Maa Ke Hath Ka Khana: Almost every person, when asked what their favourite food or dish is, would go on to name an item prepared by their mother- a childhood delicacy, the sheer memory of whose taste fills our heart with joy and light. Just what is it about Ma ke hath ka khana, that makes it such a fond part of our childhood?
Moreover, how many kids remember papa ke hath khana with equal reverence? While maa ke hath ka khana will always hold a special place in a child’ heart, we need to talk about how society uses this fondness to limit women to kitchens and guilts working mothers into feeling inadequate.
Don’t get me wrong, I am one of those very women who can’t stop raving about my maa ke hath ka khana and nothing gives me more joy in the world, than to have my little one ask for a second helping of food that I made for her, sans me breathing down her neck to do so. But my journey as a working mother has made me question the romanticisation of unpaid work women do at home for their loved ones.
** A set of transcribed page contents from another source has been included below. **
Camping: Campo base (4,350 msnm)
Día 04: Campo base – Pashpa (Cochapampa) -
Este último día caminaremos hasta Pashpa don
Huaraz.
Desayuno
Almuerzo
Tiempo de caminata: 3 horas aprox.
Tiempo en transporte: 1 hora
We never talk about what cost women bear for this ordeal, not just physically, but emotionally as well. One of my aunts now nurses debilitating neck pain, from years of household chores like lifting buckets of water, atte ki bori, lugging around gas cylinders and carrying rakais up and down the stairs in the house.
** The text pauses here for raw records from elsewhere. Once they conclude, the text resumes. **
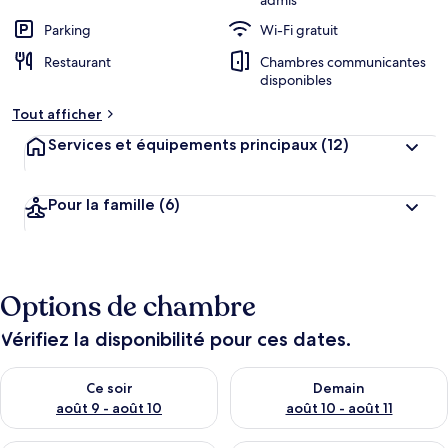
admis
Parking
Wi-Fi gratuit
Restaurant
Chambres communicantes
disponibles
Tout afficher
Services et équipements principaux
(12)
Pour la famille
(6)
Options de chambre
Vérifiez la disponibilité pour ces dates.
Vérifier la disponibilité pour ce soir août 9 - août 10
Vérifier la disponibilité pour 
Ce soir
Demain
août 9 - août 10
août 10 - août 11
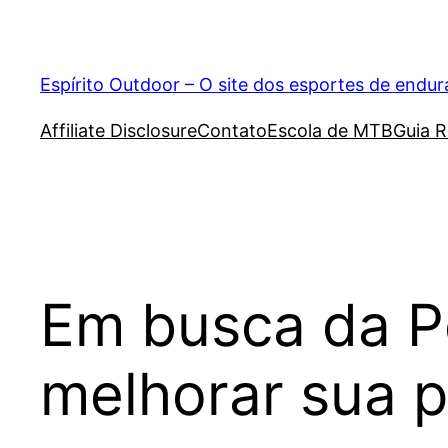
Pular
para
o
Espírito Outdoor – O site dos esportes de endu
conteúdo
Affiliate Disclosure
Contato
Escola de MTB
Guia R
Em busca da P
melhorar sua 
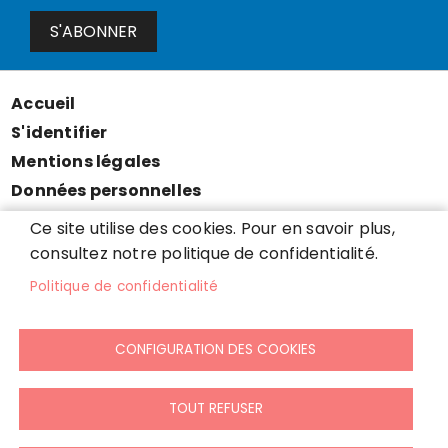
S'ABONNER
Accueil
Menu
S'identifier
Pied
Mentions légales
de
Données personnelles
page
Accessibilité : partiellement conforme
Ce site utilise des cookies. Pour en savoir plus,
Cookies
consultez notre politique de confidentialité.
Contact
Politique de confidentialité
Presse
Plan du site
CONFIGURATION DES COOKIES
TOUT REFUSER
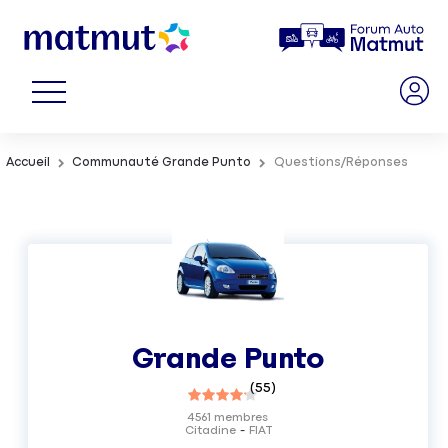
Accueil
Communauté Grande Punto
Questions/Réponses
Grande Punto
(
55
)
4561
membres
Citadine
FIAT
She has been struggling through the lockdown to make a handful of rotis for herself and her husband. But am dead sure that the day her sons come to visit, she will pop some pills and get on with the chore for them, because the guilt of not being able to feed rotis to her sons will be much larger than the neck pain that would leave her struggling to pick a jug of water later.
That’s what romanticising of maa ke hath ka khana does to women.
We neglect our own well being to live up to this idea that our child’s hunger can only be satiated by food cooked by us. Maa ke hath ka khana has magical powers. It heals broken souls, it transports you to your childhood in an instant, mom ka daal chawal will trump five-star ka pasta any day. But, the labour every mother puts into making this food, the times she spends on it, and how it affects her personal and career choices need to paid attention.
Mothers don’t have any magical powers, we just have a heart full of love and years of experience, that comes form being initiated into kitchen work from our early years. If men are conditioned to love with all their heart, if boys and girls are taught kitchen work because it is a life-skill everyone should know, am sure baba ke hath ka khana will equally taste good to kids. And trust me, it does, my daughter can tell you that. [Image Credit: Screengrab]
The views expressed are the author’s own.